If you’ve ever faced a mold problem in a home, you understand exactly how much frustration it can cause. You clean it up, it comes back. It’s visually disgusting and potentially causes health problems. The final solution requires extensive and expensive repairs on the level of essentially remodeling the house, as a complete repair necessitates you remove and replace all the infected areas. The only thing you can do to mitigate the expense is to catch the problem early with regular inspections and replace the infected portions of your home before the mold spreads.
The Mold You See
The mold you see is fairly simple to clean up. Theoretically, you can use bleach to kill the mold, but unfortunately, bleach evaporates faster than the water it is suspended in. The water remains after the bleach is gone and causes new mold to begin forming, so you’re actually making the problem worse unless you use a specialty product designed specifically for mold removal. Unfortunately, in nearly every case of mold infestation, the mold you see is actually the least of your concerns.
The Mold You Don’t See
By the time mold creeps though the wood or drywall of your home and becomes visible, you can assume there is at least ten times as much mold hidden in the structural aspects of the house that you don’t see. Mold spores are already existent in every organic material. Its growth and activation into what you understand as a mold problem is caused by the introduction of water or moisture. That happens behind the scenes long before you’re aware of what’s going on unless you have the home inspected by a professional to find such things before the problem escalates.
Typical Repair Process
The repair process for mold can become complicated if it isn’t caught in time.
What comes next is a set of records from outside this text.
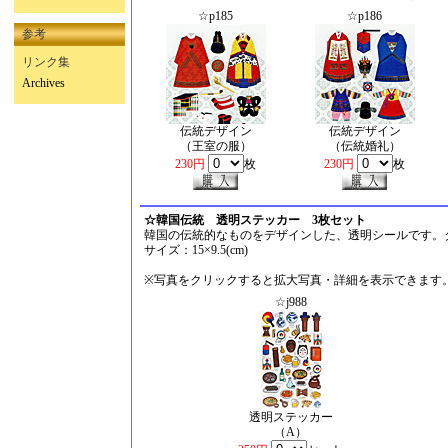
☆p185
☆p186
参考
リンク集
Archives
伝統デザイン
伝統デザイン
（王室の服）
（伝統婚礼）
230円
枚
230円
枚
☆韓国伝統 透明ステッカー 3枚セット
韓国の伝統的なものをデザインした、透明シールです。
サイズ：15×9.5(cm)
※写真をクリックすると拡大写真・詳細を表示できます
☆j988
透明ステッカー
（A）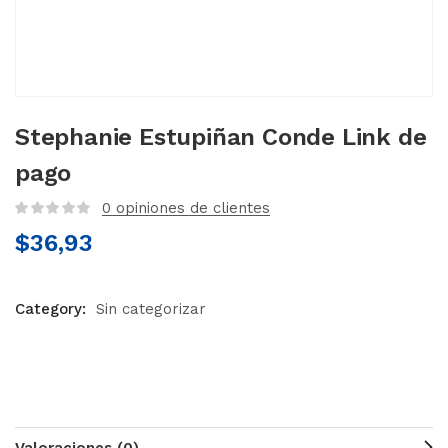
Stephanie Estupiñan Conde Link de
pago
0
opiniones de clientes
$
36,93
Category:
Sin categorizar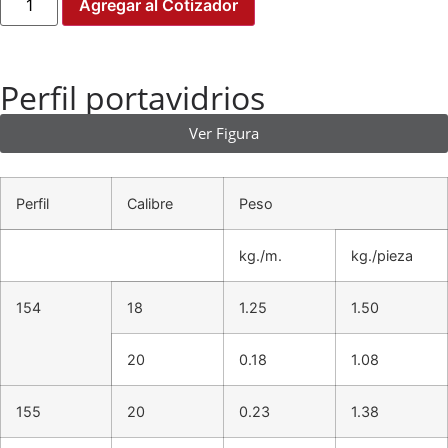
Agregar al Cotizador
Perfil portavidrios
Ver Figura
Perfil
Calibre
Peso
kg./m.
kg./pieza
154
18
1.25
1.50
20
0.18
1.08
155
20
0.23
1.38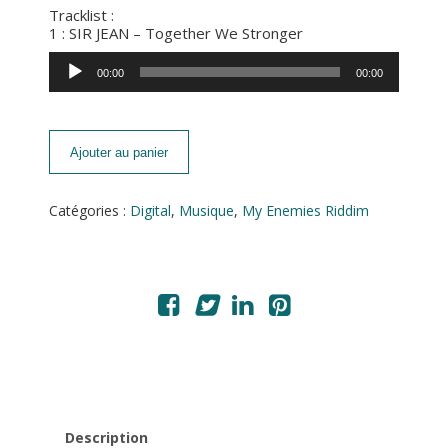
Tracklist :
1 : SIR JEAN – Together We Stronger
Lecteur
00:00
00:00
audio
Ajouter au panier
Catégories :
Digital
,
Musique
,
My Enemies Riddim
Description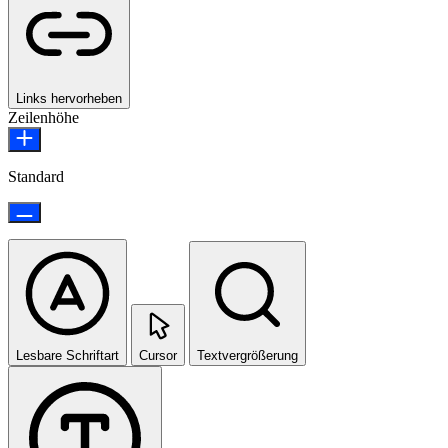
Links hervorheben
Zeilenhöhe
Standard
Lesbare Schriftart
Cursor
Textvergrößerung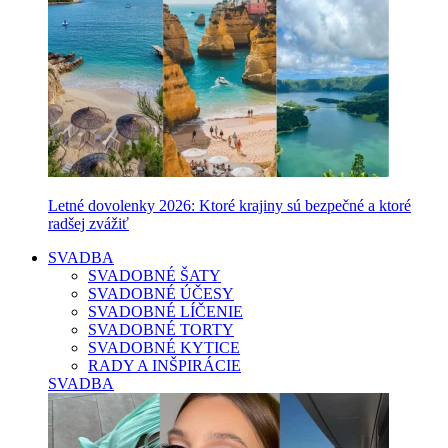
Letné dovolenky 2026: Ktoré krajiny sú bezpečné a ktoré
radšej zvážiť
SVADBA
SVADOBNÉ ŠATY
SVADOBNÉ ÚČESY
SVADOBNÉ LÍČENIE
SVADOBNÉ TORTY
SVADOBNÉ KYTICE
RADY A INŠPIRÁCIE
SVADBA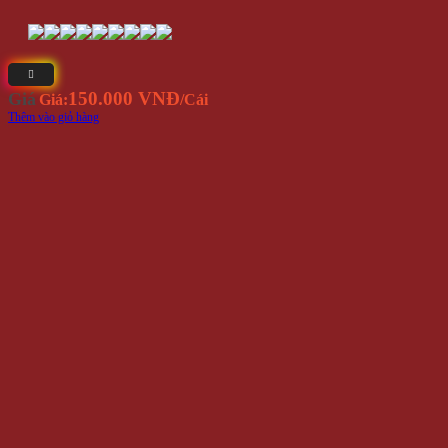
150.000 VNĐ
Giá
Giá:
/Cái
Thêm vào giỏ hàng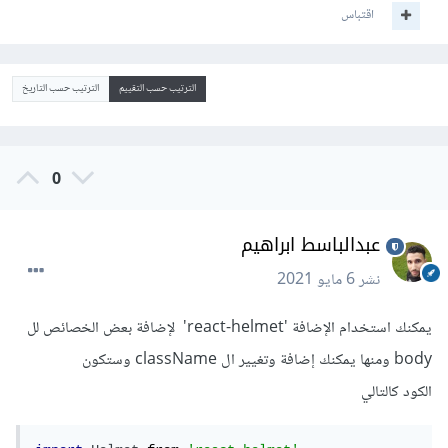
اقتباس
الترتيب حسب التقييم
الترتيب حسب التاريخ
0
عبدالباسط ابراهيم
نشر
6 مايو 2021
يمكنك استخدام الإضافة 'react-helmet' لإضافة بعض الخصائص لل
body ومنها يمكنك إضافة وتغيير ال className وستكون
الكود كالتالي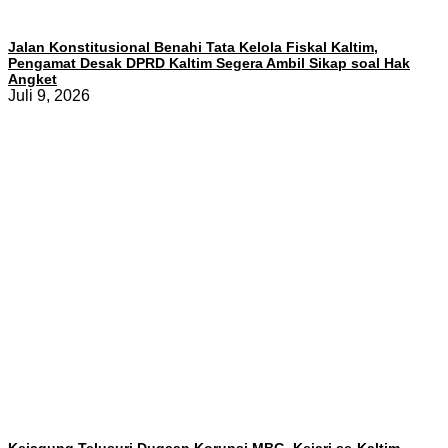
Jalan Konstitusional Benahi Tata Kelola Fiskal Kaltim,
Pengamat Desak DPRD Kaltim Segera Ambil Sikap soal Hak
Angket
Juli 9, 2026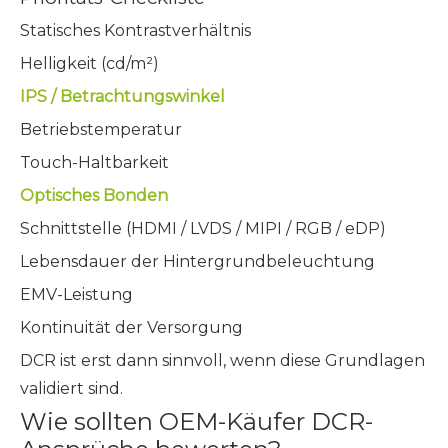
Statisches Kontrastverhältnis
Helligkeit (cd/m²)
IPS / Betrachtungswinkel
Betriebstemperatur
Touch-Haltbarkeit
Optisches Bonden
Schnittstelle (HDMI / LVDS / MIPI / RGB / eDP)
Lebensdauer der Hintergrundbeleuchtung
EMV-Leistung
Kontinuität der Versorgung
DCR ist erst dann sinnvoll, wenn diese Grundlagen
validiert sind.
Wie sollten OEM-Käufer DCR-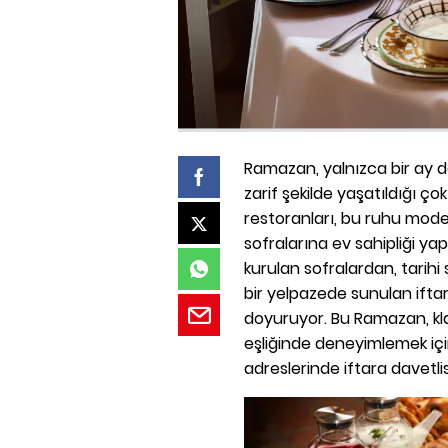
Ramazan, yalnızca bir ay de
zarif şekilde yaşatıldığı ço
restoranları, bu ruhu mod
sofralarına ev sahipliği ya
kurulan sofralardan, tarihi
bir yelpazede sunulan ift
doyuruyor. Bu Ramazan, kla
eşliğinde deneyimlemek için 
adreslerinde iftara davetlis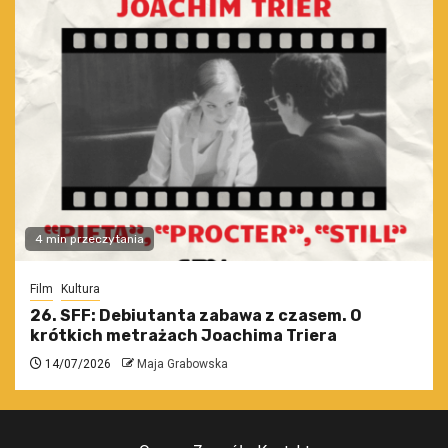
4 min przeczytania
Film
Kultura
26. SFF: Debiutanta zabawa z czasem. O
krótkich metrażach Joachima Triera
14/07/2026
Maja Grabowska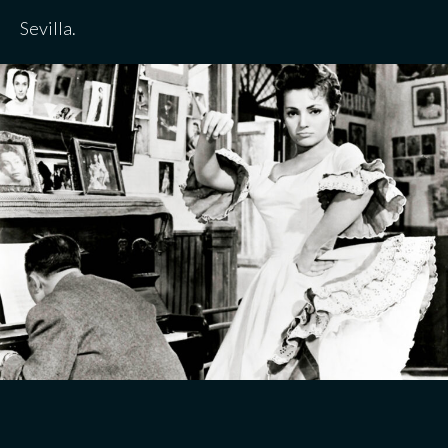
Sevilla.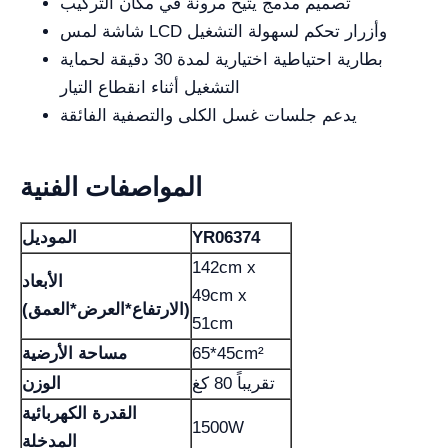
تصميم مدمج يتيح مرونة في مكان التركيب
شاشة لمس LCD وأزرار تحكم لسهولة التشغيل
بطارية احتياطية اختيارية لمدة 30 دقيقة لحماية
التشغيل أثناء انقطاع التيار
يدعم جلسات غسل الكلى والتصفية الفائقة
المواصفات الفنية
YR06374
الموديل
142cm x
الأبعاد
49cm x
(الارتفاع*العرض*العمق)
51cm
65*45cm²
مساحة الأرضية
تقريباً 80 كغ
الوزن
القدرة الكهربائية
1500W
المدخلة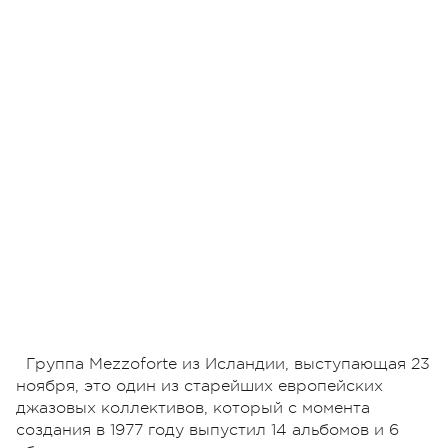
Группа Mezzoforte из Исландии, выступающая 23
ноября, это один из старейших европейских
джазовых коллективов, который с момента
создания в 1977 году выпустил 14 альбомов и 6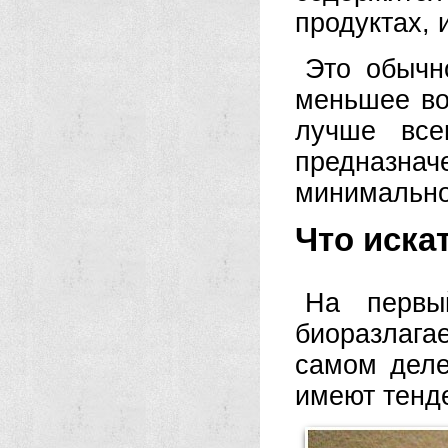
продуктах, 
Это обычн
меньшее во
лучше все
предназн
минимально
Что иска
На первы
биоразлага
самом деле
имеют тенд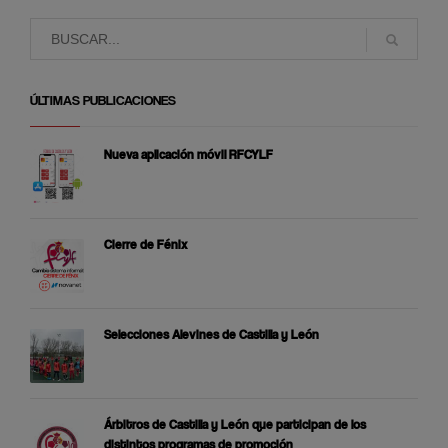
ÚLTIMAS PUBLICACIONES
Nueva aplicación móvil RFCYLF
Cierre de Fénix
Selecciones Alevines de Castilla y León
Árbitros de Castilla y León que participan de los
distintos programas de promoción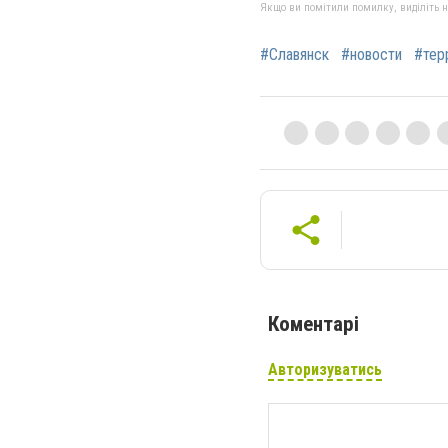
Якщо ви помітили помилку, виділіть нео
#Славянск
#новости
#тер
Коментарі
Авторизуватись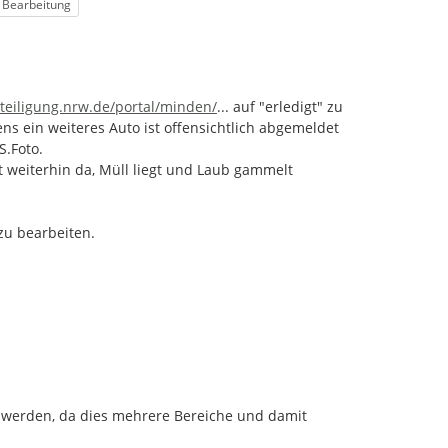
atus
n Bearbeitung
tps://
beteiligung/themen/1000724/100
teiligung.nrw.de/portal/minden/
...
 auf "erledigt" zu 
s ein weiteres Auto ist offensichtlich abgemeldet 
.Foto.

t weiterhin da, Müll liegt und Laub gammelt 
zu bearbeiten.
 werden, da dies mehrere Bereiche und damit 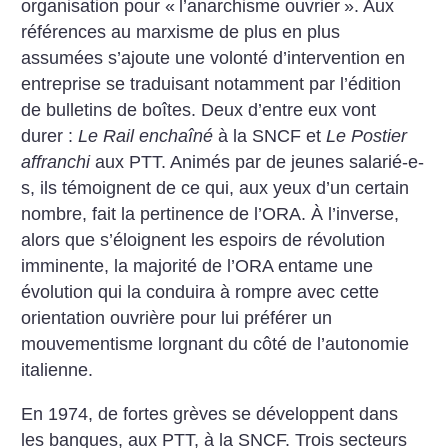
organisation pour «
l’anarchisme ouvrier
». Aux
références au marxisme de plus en plus
assumées s’ajoute une volonté d’intervention en
entreprise se traduisant notamment par l’édition
de bulletins de boîtes. Deux d’entre eux vont
durer :
Le Rail enchaîné
à la SNCF et
Le Postier
affranchi
aux PTT. Animés par de jeunes salarié-e-
s, ils témoignent de ce qui, aux yeux d’un certain
nombre, fait la pertinence de l’ORA. À l’inverse,
alors que s’éloignent les espoirs de révolution
imminente, la majorité de l’ORA entame une
évolution qui la conduira à rompre avec cette
orientation ouvrière pour lui préférer un
mouvementisme lorgnant du côté de l’autonomie
italienne.
En 1974, de fortes grèves se développent dans
les banques, aux PTT, à la SNCF. Trois secteurs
In a worst case scenario, your moldings, drywall, insulation, and framing will need to be replaced. If caught in time through regular inspections, the molding may be able to be treated and reinstalled after removing a small portion of drywall to provide access for proper treatment of the inside part of the wall where mold has formed. Of course, no treatment is going to provide a successful long term solution unless the actual source of moisture is found and repaired to prevent more mold from forming in the future.